TASK ITEM
Transcribe every record that appears below, exactly and in full.

AVAILABLE DATA
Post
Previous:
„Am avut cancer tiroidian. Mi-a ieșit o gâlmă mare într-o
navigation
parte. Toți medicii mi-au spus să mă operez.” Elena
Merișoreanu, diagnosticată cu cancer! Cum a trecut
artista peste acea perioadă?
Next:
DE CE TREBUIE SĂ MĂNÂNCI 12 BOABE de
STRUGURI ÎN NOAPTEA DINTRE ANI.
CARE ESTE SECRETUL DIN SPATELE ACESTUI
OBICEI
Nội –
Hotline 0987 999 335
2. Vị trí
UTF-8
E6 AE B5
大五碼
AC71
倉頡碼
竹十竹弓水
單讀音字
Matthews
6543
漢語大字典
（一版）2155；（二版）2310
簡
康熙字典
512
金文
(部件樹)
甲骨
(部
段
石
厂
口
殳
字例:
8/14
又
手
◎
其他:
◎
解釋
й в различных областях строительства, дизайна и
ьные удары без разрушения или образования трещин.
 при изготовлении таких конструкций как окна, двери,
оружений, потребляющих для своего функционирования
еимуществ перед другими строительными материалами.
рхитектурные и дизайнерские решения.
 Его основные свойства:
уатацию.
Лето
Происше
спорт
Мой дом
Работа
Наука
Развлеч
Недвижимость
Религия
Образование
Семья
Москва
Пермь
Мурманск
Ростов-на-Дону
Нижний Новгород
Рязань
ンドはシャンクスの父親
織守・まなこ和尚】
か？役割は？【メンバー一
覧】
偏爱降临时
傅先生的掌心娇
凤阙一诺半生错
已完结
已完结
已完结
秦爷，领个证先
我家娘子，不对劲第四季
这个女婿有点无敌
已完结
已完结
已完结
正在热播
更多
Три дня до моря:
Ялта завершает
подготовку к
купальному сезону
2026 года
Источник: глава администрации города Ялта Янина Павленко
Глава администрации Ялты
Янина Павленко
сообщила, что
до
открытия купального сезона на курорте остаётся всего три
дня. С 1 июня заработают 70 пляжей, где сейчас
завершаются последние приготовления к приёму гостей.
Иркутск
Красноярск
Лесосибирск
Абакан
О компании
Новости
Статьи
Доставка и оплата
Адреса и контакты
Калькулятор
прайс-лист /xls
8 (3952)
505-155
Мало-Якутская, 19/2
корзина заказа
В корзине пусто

TASK OUTPUT
Post
Previous:
„Am avut cancer tiroidian. Mi-a ieșit o gâlmă mare într-o
navigation
parte. Toți medicii mi-au spus să mă operez.” Elena
Merișoreanu, diagnosticată cu cancer! Cum a trecut
artista peste acea perioadă?
Next:
DE CE TREBUIE SĂ MĂNÂNCI 12 BOABE de
STRUGURI ÎN NOAPTEA DINTRE ANI.
CARE ESTE SECRETUL DIN SPATELE ACESTUI
OBICEI
Nội –
Hotline 0987 999 335
2. Vị trí
UTF-8
E6 AE B5
大五碼
AC71
倉頡碼
竹十竹弓水
單讀音字
Matthews
6543
漢語大字典
（一版）2155；（二版）2310
簡
康熙字典
512
金文
(部件樹)
甲骨
(部
段
石
厂
口
殳
字例:
8/14
又
手
◎
其他:
◎
解釋
й в различных областях строительства, дизайна и
ьные удары без разрушения или образования трещин.
 при изготовлении таких конструкций как окна, двери,
оружений, потребляющих для своего функционирования
еимуществ перед другими строительными материалами.
рхитектурные и дизайнерские решения.
 Его основные свойства:
уатацию.
Лето
Происше
спорт
Мой дом
Работа
Наука
Развлеч
Недвижимость
Религия
Образование
Семья
Москва
Пермь
Мурманск
Ростов-на-Дону
Нижний Новгород
Рязань
ンドはシャンクスの父親
織守・まなこ和尚】
か？役割は？【メンバー一
覧】
偏爱降临时
傅先生的掌心娇
凤阙一诺半生错
已完结
已完结
已完结
秦爷，领个证先
我家娘子，不对劲第四季
这个女婿有点无敌
已完结
已完结
已完结
正在热播
更多
Три дня до моря:
Ялта завершает
подготовку к
купальному сезону
2026 года
Источник: глава администрации города Ялта Янина Павленко
Глава администрации Ялты
Янина Павленко
сообщила, что
до
открытия купального сезона на курорте остаётся всего три
дня. С 1 июня заработают 70 пляжей, где сейчас
завершаются последние приготовления к приёму гостей.
Иркутск
Красноярск
Лесосибирск
Абакан
О компании
Новости
Статьи
Доставка и оплата
Адреса и контакты
Калькулятор
прайс-лист /xls
8 (3952)
505-155
Мало-Якутская, 19/2
корзина заказа
В корзине пусто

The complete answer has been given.